▸ Task requirements
Copy every line of the entries that includes the word "verhaal".

◇ ◇ ◇ ◇ ◇ ◇ ◇

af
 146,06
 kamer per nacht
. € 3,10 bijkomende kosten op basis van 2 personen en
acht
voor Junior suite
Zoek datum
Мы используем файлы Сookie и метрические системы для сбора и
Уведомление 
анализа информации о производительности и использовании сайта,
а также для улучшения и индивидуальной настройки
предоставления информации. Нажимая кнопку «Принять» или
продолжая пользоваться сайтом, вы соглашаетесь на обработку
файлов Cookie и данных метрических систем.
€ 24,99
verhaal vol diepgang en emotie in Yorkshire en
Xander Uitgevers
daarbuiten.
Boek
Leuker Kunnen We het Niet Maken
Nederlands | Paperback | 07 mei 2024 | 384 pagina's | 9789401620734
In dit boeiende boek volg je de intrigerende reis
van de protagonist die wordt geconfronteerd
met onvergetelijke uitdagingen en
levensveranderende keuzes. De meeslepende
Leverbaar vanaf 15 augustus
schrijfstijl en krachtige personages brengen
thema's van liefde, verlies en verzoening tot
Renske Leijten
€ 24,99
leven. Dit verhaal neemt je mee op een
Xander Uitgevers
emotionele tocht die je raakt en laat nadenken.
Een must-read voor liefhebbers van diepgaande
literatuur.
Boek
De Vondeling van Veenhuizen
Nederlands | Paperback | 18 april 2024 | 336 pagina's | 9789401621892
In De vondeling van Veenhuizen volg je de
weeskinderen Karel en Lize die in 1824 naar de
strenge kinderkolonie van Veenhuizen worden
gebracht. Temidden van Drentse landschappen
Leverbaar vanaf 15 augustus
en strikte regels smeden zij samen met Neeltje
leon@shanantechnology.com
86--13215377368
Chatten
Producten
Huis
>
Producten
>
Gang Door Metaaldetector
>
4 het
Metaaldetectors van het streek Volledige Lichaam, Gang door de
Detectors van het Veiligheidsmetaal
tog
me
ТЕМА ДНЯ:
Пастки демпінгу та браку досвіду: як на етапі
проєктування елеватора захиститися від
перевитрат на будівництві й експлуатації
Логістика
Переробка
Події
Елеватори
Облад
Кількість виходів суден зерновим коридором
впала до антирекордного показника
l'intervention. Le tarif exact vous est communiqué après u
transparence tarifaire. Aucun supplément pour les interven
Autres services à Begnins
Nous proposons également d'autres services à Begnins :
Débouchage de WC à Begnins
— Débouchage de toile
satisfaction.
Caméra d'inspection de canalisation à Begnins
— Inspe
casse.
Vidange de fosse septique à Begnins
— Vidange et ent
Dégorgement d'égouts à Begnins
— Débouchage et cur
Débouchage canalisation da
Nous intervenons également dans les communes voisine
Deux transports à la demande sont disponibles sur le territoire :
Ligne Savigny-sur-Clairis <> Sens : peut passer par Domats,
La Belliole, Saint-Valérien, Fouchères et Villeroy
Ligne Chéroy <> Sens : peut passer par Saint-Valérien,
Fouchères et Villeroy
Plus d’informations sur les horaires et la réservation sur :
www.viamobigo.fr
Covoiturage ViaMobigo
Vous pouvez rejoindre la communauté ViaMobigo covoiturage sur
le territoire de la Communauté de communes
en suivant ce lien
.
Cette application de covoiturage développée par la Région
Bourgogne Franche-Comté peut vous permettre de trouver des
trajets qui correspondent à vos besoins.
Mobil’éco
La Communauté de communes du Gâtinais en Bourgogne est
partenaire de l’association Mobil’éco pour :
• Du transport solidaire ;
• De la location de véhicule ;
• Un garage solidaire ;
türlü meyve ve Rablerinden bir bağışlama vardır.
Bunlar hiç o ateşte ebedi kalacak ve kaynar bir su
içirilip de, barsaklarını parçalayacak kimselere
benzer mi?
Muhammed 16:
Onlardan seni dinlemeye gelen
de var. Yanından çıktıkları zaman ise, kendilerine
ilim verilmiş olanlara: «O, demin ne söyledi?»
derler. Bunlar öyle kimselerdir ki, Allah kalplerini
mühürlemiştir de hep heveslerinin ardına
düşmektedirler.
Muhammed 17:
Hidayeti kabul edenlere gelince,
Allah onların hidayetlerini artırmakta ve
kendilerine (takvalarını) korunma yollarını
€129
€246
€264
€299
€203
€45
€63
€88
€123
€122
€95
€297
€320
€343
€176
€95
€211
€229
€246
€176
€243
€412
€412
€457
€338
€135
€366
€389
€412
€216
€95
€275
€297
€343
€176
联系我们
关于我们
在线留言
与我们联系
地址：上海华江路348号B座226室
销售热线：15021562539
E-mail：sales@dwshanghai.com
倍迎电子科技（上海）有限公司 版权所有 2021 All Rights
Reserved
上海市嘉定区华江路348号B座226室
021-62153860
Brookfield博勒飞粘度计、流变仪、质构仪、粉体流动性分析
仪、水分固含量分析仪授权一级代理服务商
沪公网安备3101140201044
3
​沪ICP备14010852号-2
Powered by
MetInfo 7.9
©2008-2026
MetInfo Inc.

◇ ◇ ◇ ◇ ◇ ◇ ◇

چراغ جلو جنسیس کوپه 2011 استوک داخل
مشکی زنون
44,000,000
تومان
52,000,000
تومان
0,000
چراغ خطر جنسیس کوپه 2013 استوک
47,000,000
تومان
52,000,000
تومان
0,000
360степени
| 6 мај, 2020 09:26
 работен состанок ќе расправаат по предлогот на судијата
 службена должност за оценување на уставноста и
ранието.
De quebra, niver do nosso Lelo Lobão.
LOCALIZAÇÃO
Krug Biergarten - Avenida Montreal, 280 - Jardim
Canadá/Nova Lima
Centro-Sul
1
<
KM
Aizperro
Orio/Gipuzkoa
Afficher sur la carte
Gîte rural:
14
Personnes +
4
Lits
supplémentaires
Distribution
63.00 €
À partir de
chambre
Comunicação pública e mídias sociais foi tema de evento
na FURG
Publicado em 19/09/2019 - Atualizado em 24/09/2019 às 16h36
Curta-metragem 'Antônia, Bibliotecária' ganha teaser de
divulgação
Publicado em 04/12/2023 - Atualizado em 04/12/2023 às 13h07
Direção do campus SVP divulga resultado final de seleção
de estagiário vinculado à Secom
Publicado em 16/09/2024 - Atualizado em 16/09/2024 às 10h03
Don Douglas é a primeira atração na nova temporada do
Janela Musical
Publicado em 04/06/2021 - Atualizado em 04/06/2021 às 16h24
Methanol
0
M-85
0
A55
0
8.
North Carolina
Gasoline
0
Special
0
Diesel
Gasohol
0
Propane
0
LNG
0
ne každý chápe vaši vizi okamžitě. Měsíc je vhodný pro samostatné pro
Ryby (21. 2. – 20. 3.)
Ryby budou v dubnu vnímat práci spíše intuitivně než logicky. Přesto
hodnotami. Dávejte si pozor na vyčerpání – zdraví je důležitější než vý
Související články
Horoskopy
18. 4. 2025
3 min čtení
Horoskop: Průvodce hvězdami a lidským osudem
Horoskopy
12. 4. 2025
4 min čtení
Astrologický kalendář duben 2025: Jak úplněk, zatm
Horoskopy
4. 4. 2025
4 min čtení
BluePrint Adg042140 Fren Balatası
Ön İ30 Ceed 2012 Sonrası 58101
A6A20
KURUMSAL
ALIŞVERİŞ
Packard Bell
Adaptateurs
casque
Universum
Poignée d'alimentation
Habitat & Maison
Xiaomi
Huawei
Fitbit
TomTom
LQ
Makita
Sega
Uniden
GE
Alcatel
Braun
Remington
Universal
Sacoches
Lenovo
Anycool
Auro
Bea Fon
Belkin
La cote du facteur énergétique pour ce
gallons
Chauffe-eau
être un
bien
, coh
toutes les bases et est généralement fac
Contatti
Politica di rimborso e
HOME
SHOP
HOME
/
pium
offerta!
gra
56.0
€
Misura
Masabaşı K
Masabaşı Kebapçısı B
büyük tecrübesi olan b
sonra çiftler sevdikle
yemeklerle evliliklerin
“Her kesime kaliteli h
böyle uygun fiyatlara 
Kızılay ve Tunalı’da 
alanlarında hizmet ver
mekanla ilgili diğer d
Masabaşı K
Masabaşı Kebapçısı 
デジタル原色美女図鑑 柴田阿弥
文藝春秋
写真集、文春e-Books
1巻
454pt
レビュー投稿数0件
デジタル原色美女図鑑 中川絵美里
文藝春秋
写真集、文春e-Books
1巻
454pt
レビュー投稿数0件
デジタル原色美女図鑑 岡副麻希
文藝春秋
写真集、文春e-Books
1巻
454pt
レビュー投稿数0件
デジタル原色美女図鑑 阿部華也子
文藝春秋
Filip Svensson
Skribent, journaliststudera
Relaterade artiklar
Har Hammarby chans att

◇ ◇ ◇ ◇ ◇ ◇ ◇

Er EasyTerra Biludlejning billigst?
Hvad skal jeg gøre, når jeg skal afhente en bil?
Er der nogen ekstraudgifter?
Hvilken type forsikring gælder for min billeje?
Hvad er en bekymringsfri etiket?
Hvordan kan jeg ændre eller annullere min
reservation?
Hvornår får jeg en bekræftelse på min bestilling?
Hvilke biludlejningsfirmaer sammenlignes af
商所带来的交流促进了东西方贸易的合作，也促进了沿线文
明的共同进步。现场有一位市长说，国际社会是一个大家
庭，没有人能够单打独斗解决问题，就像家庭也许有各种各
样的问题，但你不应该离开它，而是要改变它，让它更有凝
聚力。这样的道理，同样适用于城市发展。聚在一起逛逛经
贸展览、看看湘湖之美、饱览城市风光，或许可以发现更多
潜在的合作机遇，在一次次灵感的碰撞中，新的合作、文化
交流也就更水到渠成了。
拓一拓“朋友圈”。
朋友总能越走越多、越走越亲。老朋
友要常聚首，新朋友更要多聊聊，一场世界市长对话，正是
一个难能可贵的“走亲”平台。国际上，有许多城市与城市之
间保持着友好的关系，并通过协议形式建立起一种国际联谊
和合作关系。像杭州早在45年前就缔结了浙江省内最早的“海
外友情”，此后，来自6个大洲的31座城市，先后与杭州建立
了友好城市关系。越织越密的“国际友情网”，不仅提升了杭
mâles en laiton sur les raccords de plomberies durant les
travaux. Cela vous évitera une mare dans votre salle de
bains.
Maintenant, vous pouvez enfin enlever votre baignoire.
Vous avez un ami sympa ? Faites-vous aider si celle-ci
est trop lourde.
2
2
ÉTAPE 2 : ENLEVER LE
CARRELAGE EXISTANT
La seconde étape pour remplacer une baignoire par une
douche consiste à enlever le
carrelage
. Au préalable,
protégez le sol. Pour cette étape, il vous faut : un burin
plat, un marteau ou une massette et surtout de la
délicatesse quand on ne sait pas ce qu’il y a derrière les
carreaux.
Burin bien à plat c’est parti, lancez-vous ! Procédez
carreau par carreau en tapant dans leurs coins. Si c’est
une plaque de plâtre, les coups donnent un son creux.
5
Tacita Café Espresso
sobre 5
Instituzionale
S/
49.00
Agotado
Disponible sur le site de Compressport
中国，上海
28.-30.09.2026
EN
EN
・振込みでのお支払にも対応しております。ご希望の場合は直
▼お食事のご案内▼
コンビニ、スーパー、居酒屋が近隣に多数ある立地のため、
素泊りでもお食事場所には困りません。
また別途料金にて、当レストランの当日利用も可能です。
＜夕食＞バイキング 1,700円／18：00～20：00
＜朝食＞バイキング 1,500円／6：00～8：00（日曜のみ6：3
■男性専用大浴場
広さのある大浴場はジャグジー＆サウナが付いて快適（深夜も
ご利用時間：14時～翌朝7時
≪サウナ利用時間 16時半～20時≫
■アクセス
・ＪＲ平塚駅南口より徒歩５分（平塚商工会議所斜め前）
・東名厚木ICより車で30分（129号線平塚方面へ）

◇ ◇ ◇ ◇ ◇ ◇ ◇

▸ Result
verhaal vol diepgang en emotie in Yorkshire en
leven. Dit verhaal neemt je mee op een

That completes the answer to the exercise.